Regional and other international politicians expressed their shock and disappointment.  Some threatened sanctions and a few warned of unspecified grave and dire consequences.  The media as usual stole the story and rushed to draw wild conclusions.  The world is endlessly searching for a new monster – the Idi Amin or the Pol Pot of our times.  Kiir is in danger of being made one.

But even those finger-wagging leaders must know that a complex peace agreement such as the one tabled could not be consented to easily by all sides. How genuine was the President when he pledged to return to Addis Ababa in 15 days and sign the agreement? Will he honour his word?

Resistance 

If that is the case, we must conclude that the government has accepted the agreement in its entirety and that it requested the 15-day period for the simple reason that it needs to engage the remaining dissenting voices back home.  It would be foolish to put out a fire in one room only for another to flare up elsewhere in the house.  The President is seeking a full solution.

At the forefront of the dissenters is the army.  Defence spending has gone up markedly during the war and the army is beginning to gain a clear upper hand.  Machar’s forces are demonstrably capable of mounting hugely damaging hit and run attacks, however the army believes that it is poised to ending the war militarily.

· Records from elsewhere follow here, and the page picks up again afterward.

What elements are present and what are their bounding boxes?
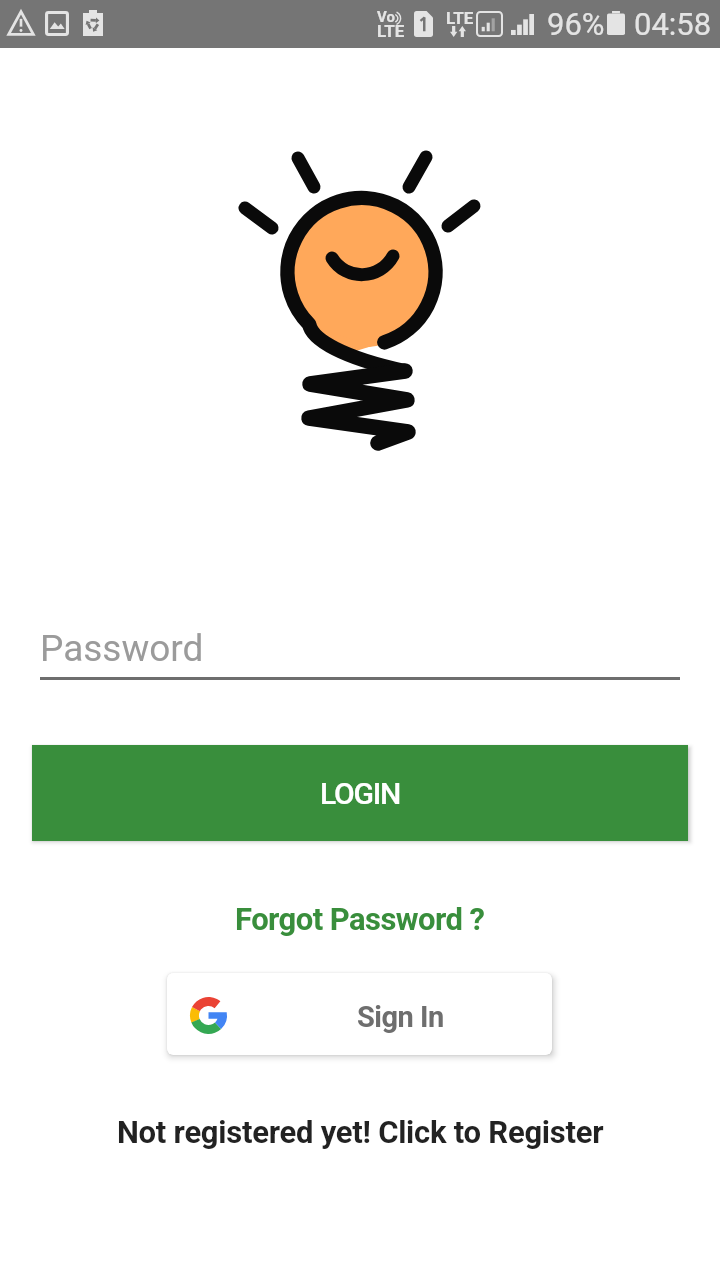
- staticText: LTE: [446, 8, 474, 28]
- staticText: Sign In: [357, 1000, 444, 1034]
- staticText: 04:58: [634, 6, 712, 42]
- button[interactable]: Password: [40, 620, 680, 682]
- button[interactable]: Sign In: [167, 973, 552, 1055]
- staticText: 96%: [547, 6, 605, 42]
- button[interactable]: LOGIN: [32, 745, 688, 841]
- staticText: LTE: [377, 21, 405, 41]
- staticText: Password: [40, 627, 204, 670]
- staticText: Vo: [377, 8, 395, 26]
- button[interactable]: Not registered yet! Click to Register: [105, 1108, 616, 1156]
- button[interactable]: Forgot Password ?: [221, 895, 499, 943]
- staticText: LOGIN: [320, 776, 401, 811]
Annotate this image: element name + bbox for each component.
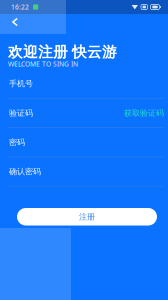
staticText: 欢迎注册 快云游 (8, 43, 117, 61)
button[interactable]: 获取验证码 (116, 104, 164, 122)
staticText: 验证码 (9, 108, 33, 118)
button[interactable]: Back (5, 12, 25, 32)
staticText: 注册 (79, 212, 95, 222)
staticText: 手机号 (9, 79, 33, 89)
staticText: 16:22 (11, 3, 29, 12)
staticText: 获取验证码 (124, 108, 164, 118)
button[interactable]: 注册 (17, 208, 157, 226)
staticText: WELCOME TO SING IN (8, 60, 78, 68)
staticText: 密码 (9, 137, 25, 147)
staticText: 确认密码 (9, 167, 41, 176)
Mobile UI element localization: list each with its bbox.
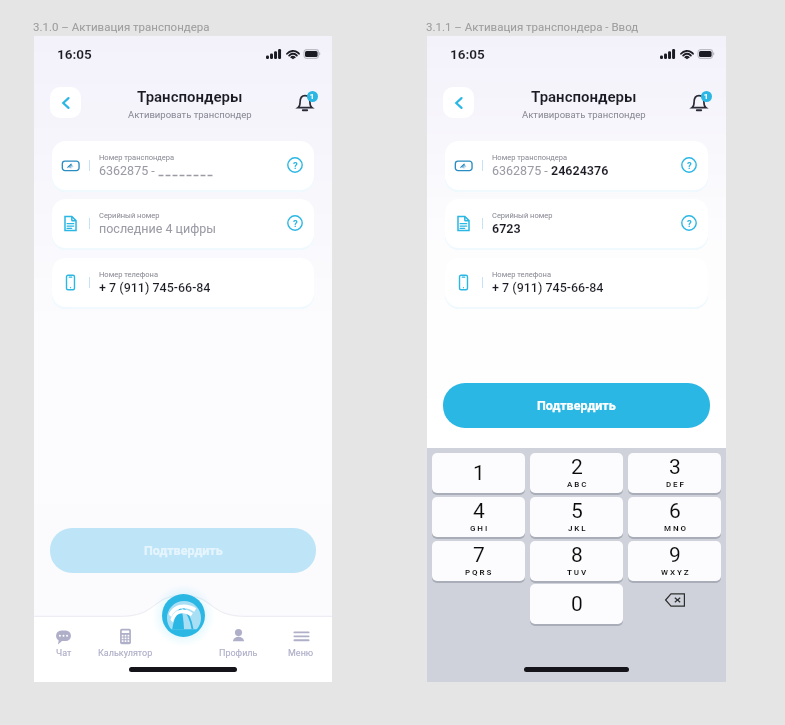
button[interactable]: Справка bbox=[282, 152, 308, 178]
button[interactable]: 1 bbox=[432, 453, 525, 493]
staticText: Серийный номер bbox=[492, 211, 553, 220]
staticText: WXYZ bbox=[661, 568, 691, 577]
staticText: PQRS bbox=[465, 568, 494, 577]
button[interactable]: Назад bbox=[443, 87, 474, 118]
staticText: Калькулятор bbox=[98, 648, 153, 659]
staticText: 3.1.1 – Активация транспондера - Ввод bbox=[426, 20, 639, 33]
staticText: 1 bbox=[310, 92, 315, 101]
button[interactable]: Номер телефона bbox=[52, 258, 314, 307]
staticText: DEF bbox=[666, 480, 686, 489]
staticText: ? bbox=[687, 160, 692, 171]
button[interactable]: Уведомления bbox=[685, 88, 713, 116]
button[interactable]: Удалить bbox=[628, 580, 721, 620]
button[interactable]: 0 bbox=[530, 584, 623, 624]
button[interactable]: Назад bbox=[50, 87, 81, 118]
staticText: Номер телефона bbox=[99, 270, 158, 279]
staticText: 0 bbox=[571, 592, 583, 617]
button[interactable]: Серийный номер bbox=[52, 199, 314, 248]
staticText: JKL bbox=[568, 524, 588, 533]
button[interactable]: Меню bbox=[270, 622, 332, 664]
button[interactable]: Номер транспондера bbox=[52, 141, 314, 190]
staticText: последние 4 цифры bbox=[99, 221, 216, 236]
staticText: 4 bbox=[473, 499, 485, 524]
staticText: 3.1.0 – Активация транспондера bbox=[33, 20, 210, 33]
staticText: 1 bbox=[473, 461, 485, 486]
staticText: Активировать транспондер bbox=[128, 109, 252, 120]
staticText: Транспондеры bbox=[137, 88, 243, 106]
staticText: TUV bbox=[567, 568, 589, 577]
staticText: ? bbox=[687, 218, 692, 229]
staticText: 16:05 bbox=[57, 46, 92, 62]
button[interactable]: 2 bbox=[530, 453, 623, 493]
staticText: GHI bbox=[470, 524, 490, 533]
staticText: 16:05 bbox=[450, 46, 485, 62]
staticText: + 7 (911) 745-66-84 bbox=[99, 280, 211, 295]
button[interactable]: 5 bbox=[530, 497, 623, 537]
staticText: 2 bbox=[571, 455, 583, 480]
staticText: 6723 bbox=[492, 221, 521, 236]
staticText: 7 bbox=[473, 543, 485, 568]
button[interactable]: 6 bbox=[628, 497, 721, 537]
staticText: Подтвердить bbox=[537, 398, 616, 413]
button[interactable]: Главная bbox=[162, 594, 205, 637]
staticText: 9 bbox=[669, 543, 681, 568]
button[interactable]: Калькулятор bbox=[93, 622, 158, 664]
staticText: Номер телефона bbox=[492, 270, 551, 279]
button[interactable]: 8 bbox=[530, 541, 623, 581]
button[interactable]: Справка bbox=[282, 210, 308, 236]
staticText: Номер транспондера bbox=[99, 153, 175, 162]
staticText: 6 bbox=[669, 499, 681, 524]
button[interactable]: 9 bbox=[628, 541, 721, 581]
button[interactable]: Подтвердить bbox=[443, 383, 710, 428]
button[interactable]: Чат bbox=[34, 622, 93, 664]
staticText: Профиль bbox=[219, 648, 258, 659]
staticText: 3 bbox=[669, 455, 681, 480]
button[interactable]: 3 bbox=[628, 453, 721, 493]
button[interactable]: Подтвердить bbox=[50, 528, 316, 573]
button[interactable]: Профиль bbox=[207, 622, 270, 664]
staticText: Чат bbox=[56, 648, 72, 659]
staticText: Серийный номер bbox=[99, 211, 160, 220]
staticText: 6362875 - bbox=[492, 163, 551, 178]
button[interactable]: Серийный номер bbox=[445, 199, 708, 248]
button[interactable]: 7 bbox=[432, 541, 525, 581]
staticText: ? bbox=[293, 160, 298, 171]
staticText: Активировать транспондер bbox=[522, 109, 646, 120]
staticText: Номер транспондера bbox=[492, 153, 568, 162]
button[interactable]: Номер транспондера bbox=[445, 141, 708, 190]
staticText: 24624376 bbox=[551, 163, 609, 178]
staticText: 8 bbox=[571, 543, 583, 568]
staticText: ABC bbox=[567, 480, 589, 489]
staticText: 5 bbox=[571, 499, 583, 524]
staticText: Меню bbox=[288, 648, 314, 659]
staticText: ? bbox=[293, 218, 298, 229]
staticText: Транспондеры bbox=[531, 88, 637, 106]
button[interactable]: 4 bbox=[432, 497, 525, 537]
button[interactable]: Справка bbox=[676, 152, 702, 178]
button[interactable]: Номер телефона bbox=[445, 258, 708, 307]
staticText: 1 bbox=[704, 92, 709, 101]
staticText: 6362875 - bbox=[99, 163, 158, 178]
button[interactable]: Уведомления bbox=[291, 88, 319, 116]
staticText: + 7 (911) 745-66-84 bbox=[492, 280, 604, 295]
staticText: Подтвердить bbox=[144, 543, 223, 558]
button[interactable]: Справка bbox=[676, 210, 702, 236]
staticText: MNO bbox=[664, 524, 688, 533]
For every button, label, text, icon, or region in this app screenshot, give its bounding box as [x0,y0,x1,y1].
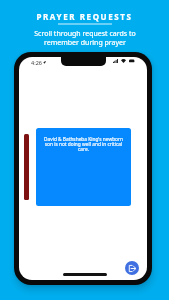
staticText: 4:26 [31,59,42,66]
staticText: PRAYER REQUESTS [36,11,133,22]
staticText: Scroll through request cards to remember… [34,29,136,47]
button[interactable] [24,134,29,200]
button[interactable]: David & Bathsheba King's newborn son is … [36,128,131,206]
button[interactable]: New prayer request [125,261,139,275]
staticText: David & Bathsheba King's newborn son is … [43,136,124,152]
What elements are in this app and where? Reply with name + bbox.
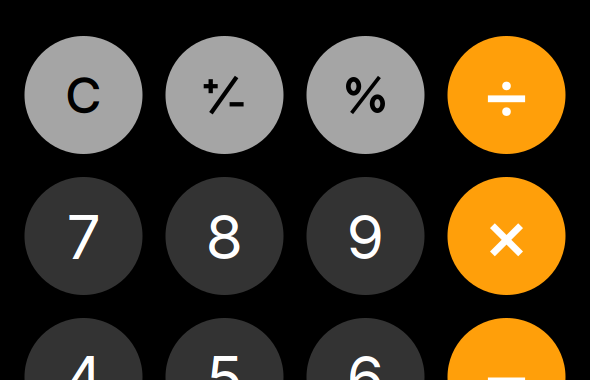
staticText: C: [65, 65, 102, 125]
button[interactable]: 7: [24, 177, 142, 295]
button[interactable]: Divide: [448, 36, 566, 154]
button[interactable]: Minus: [448, 318, 566, 380]
button[interactable]: 8: [166, 177, 284, 295]
staticText: 9: [346, 200, 384, 274]
staticText: 4: [64, 341, 103, 380]
staticText: 8: [206, 200, 244, 274]
button[interactable]: Plus minus: [166, 36, 284, 154]
staticText: 7: [66, 200, 100, 274]
button[interactable]: Multiply: [448, 177, 566, 295]
button[interactable]: C: [24, 36, 142, 154]
button[interactable]: Percent: [306, 36, 424, 154]
staticText: 5: [206, 341, 243, 380]
button[interactable]: 9: [306, 177, 424, 295]
button[interactable]: 5: [166, 318, 284, 380]
button[interactable]: 6: [306, 318, 424, 380]
staticText: 6: [346, 341, 384, 380]
button[interactable]: 4: [24, 318, 142, 380]
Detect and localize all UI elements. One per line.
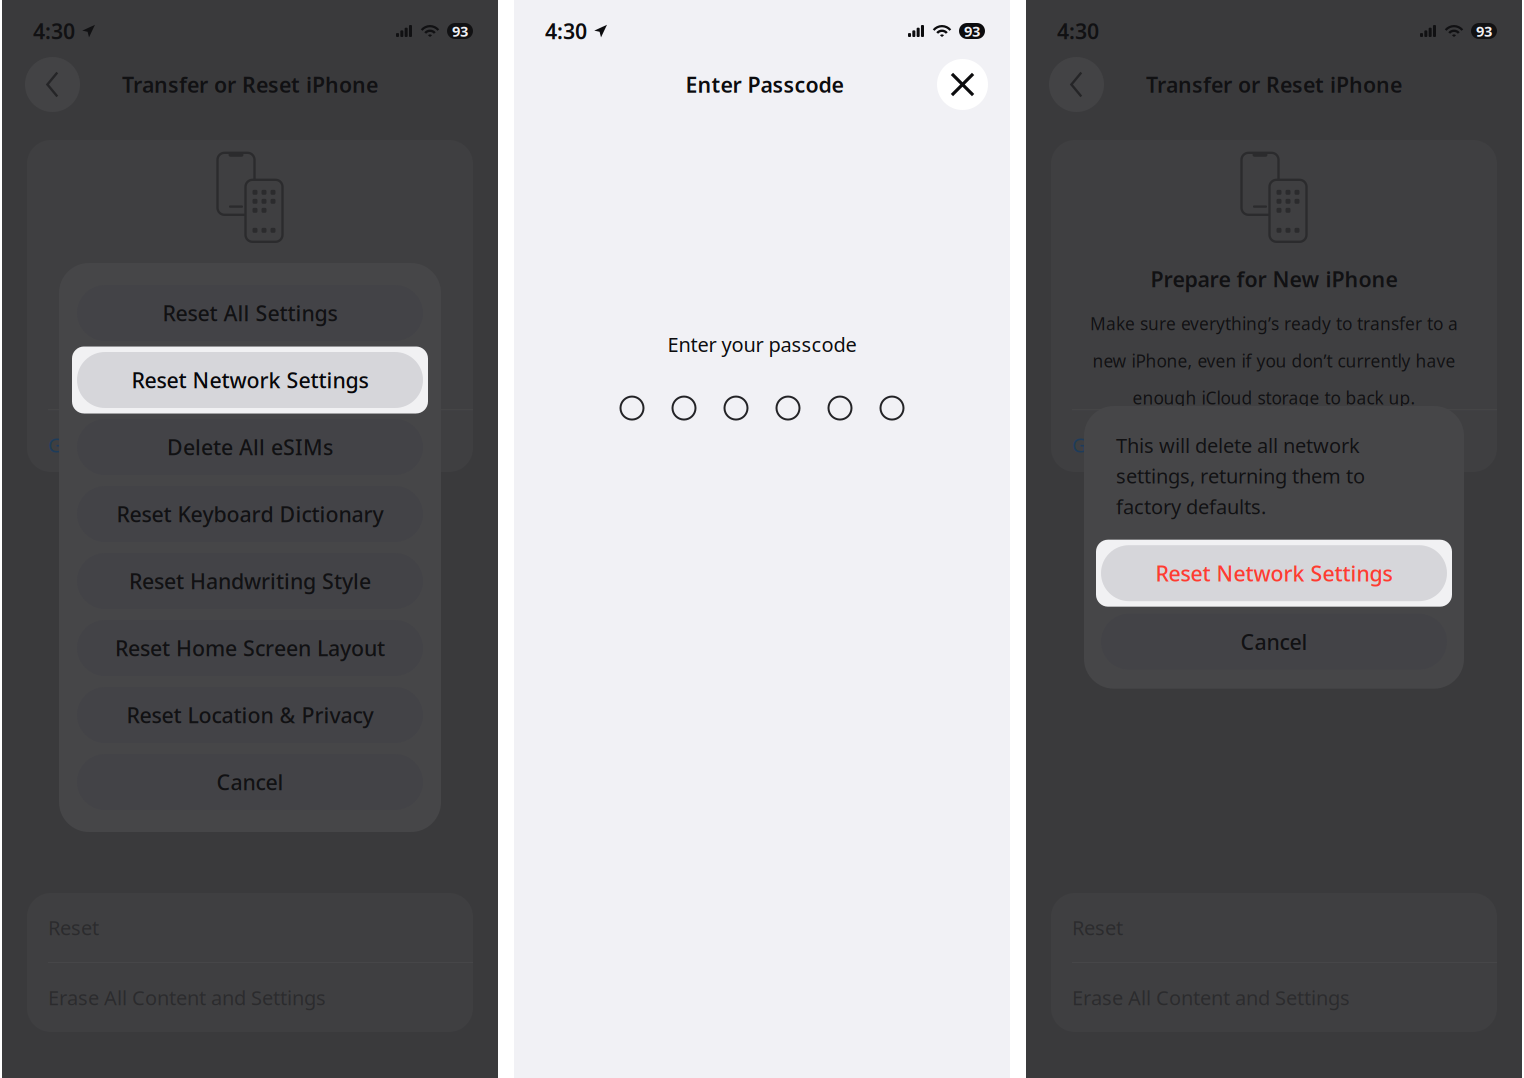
staticText: 93 — [964, 21, 980, 41]
staticText: Reset — [1072, 914, 1123, 941]
staticText: Reset Home Screen Layout — [115, 634, 385, 662]
button[interactable]: Back — [1049, 57, 1104, 112]
staticText: Reset Network Settings — [1156, 559, 1392, 587]
staticText: 93 — [452, 21, 468, 41]
staticText: Prepare for New iPhone — [1150, 265, 1398, 293]
staticText: Make sure everything’s ready to transfer… — [66, 312, 434, 335]
staticText: new iPhone, even if you don’t currently … — [1092, 349, 1456, 372]
button[interactable]: Reset Location & Privacy — [72, 687, 428, 743]
button[interactable]: Reset Network Settings — [1096, 540, 1452, 607]
staticText: Get Started — [1072, 431, 1177, 458]
staticText: Erase All Content and Settings — [48, 984, 326, 1011]
button[interactable]: Erase All Content and Settings — [1051, 963, 1497, 1032]
staticText: factory defaults. — [1116, 493, 1266, 520]
staticText: enough iCloud storage to back up. — [1132, 386, 1416, 409]
staticText: Enter Passcode — [686, 70, 844, 99]
button[interactable]: Erase All Content and Settings — [27, 963, 473, 1032]
staticText: Reset Network Settings — [132, 366, 368, 394]
button[interactable]: Reset Keyboard Dictionary — [72, 486, 428, 542]
staticText: Cancel — [216, 768, 284, 796]
button[interactable]: Cancel — [1096, 614, 1452, 670]
staticText: Delete All eSIMs — [167, 433, 333, 461]
staticText: Transfer or Reset iPhone — [122, 70, 378, 99]
staticText: 93 — [1476, 21, 1492, 41]
button[interactable]: Reset Handwriting Style — [72, 553, 428, 609]
staticText: Make sure everything’s ready to transfer… — [1090, 312, 1458, 335]
button[interactable]: Cancel — [72, 754, 428, 810]
staticText: 4:30 — [33, 17, 75, 45]
staticText: Transfer or Reset iPhone — [1146, 70, 1402, 99]
staticText: Enter your passcode — [668, 331, 856, 358]
button[interactable]: Reset All Settings — [72, 285, 428, 341]
button[interactable]: Back — [25, 57, 80, 112]
button[interactable]: Reset Home Screen Layout — [72, 620, 428, 676]
staticText: Reset Keyboard Dictionary — [116, 500, 384, 528]
staticText: 4:30 — [545, 17, 587, 45]
staticText: Get Started — [48, 431, 153, 458]
staticText: Reset Location & Privacy — [126, 701, 374, 729]
staticText: This will delete all network — [1116, 432, 1360, 459]
staticText: Reset Handwriting Style — [129, 567, 371, 595]
staticText: Erase All Content and Settings — [1072, 984, 1350, 1011]
staticText: Cancel — [1240, 628, 1308, 656]
staticText: new iPhone, even if you don’t currently … — [68, 349, 432, 372]
button[interactable]: Close — [937, 59, 988, 110]
staticText: 4:30 — [1057, 17, 1099, 45]
button[interactable]: Get Started — [1051, 410, 1497, 479]
staticText: Reset — [48, 914, 99, 941]
button[interactable]: Get Started — [27, 410, 473, 479]
button[interactable]: Reset Network Settings — [72, 352, 428, 408]
staticText: enough iCloud storage to back up. — [108, 386, 392, 409]
staticText: Reset All Settings — [162, 299, 338, 327]
button[interactable]: Delete All eSIMs — [72, 419, 428, 475]
staticText: settings, returning them to — [1116, 463, 1365, 489]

Past unfettered integration into the national army, of former anti-government militia, is blamed for precipitating the current war, and the army fears that the re-absorption of Machar’s fighters is an unwarrantable repeat of that failed policy.

These sentiments notwithstanding, the President must know that an outright military victory will not be so easy, and even if it were achievable, the human cost it will require as well as the bitter legacy it will leave behind can never be justified.   He will need many allies from within the wider security sector if he is to succeed in wooing the army.

Another powerful group that would be very hostile to the agreement are the government allied Bul Nuer militia who control Unity State.  The power sharing arrangements of the agreement require that Unity State be handed over to Machar’s SPLM In Opposition (SPLM-IO) to govern. This means that the current governor Joseph Monytuil will lose his position.

Monytuil’s own brother is a senior commander in the militia force and the rest are their relatives and close allies.  Requiring them to relinquish Unity State for which they fought valiantly would amount to a kick in the teeth after all the sacrifices that they have made.

Worse still, the world of the Bul Nuer militia is a perilous unfamiliar territory for the President.  He will need all his diplomatic skills to sell the Addis deal to this constituency.

Distrust

The South Sudanese public, both inside and outside the country, and in particular the supporters of the government, are dismayed at the proposed agreement.  There is a widespread belief, amongst them, that IGAD-Plus are using the peace talks to subvert the interests of South Sudan.

Many are convinced that the peace deal that is being imposed on the country is grossly unfair and is a mere ploy to weaken the government, rollback the country’s gains, erase its history and get access to its ample natural riches.

In this frenzy, no one is willing to pose and question the plausibility of such a grand conspiracy theory.  IGAD-Plus comprises 10 African countries, USA, UK, Norway and China in addition to the AU, EU and the UN. It is unlikely for all these countries and international bodies, many of whom have conflicting interests, to unite and collude to rob South Sudan.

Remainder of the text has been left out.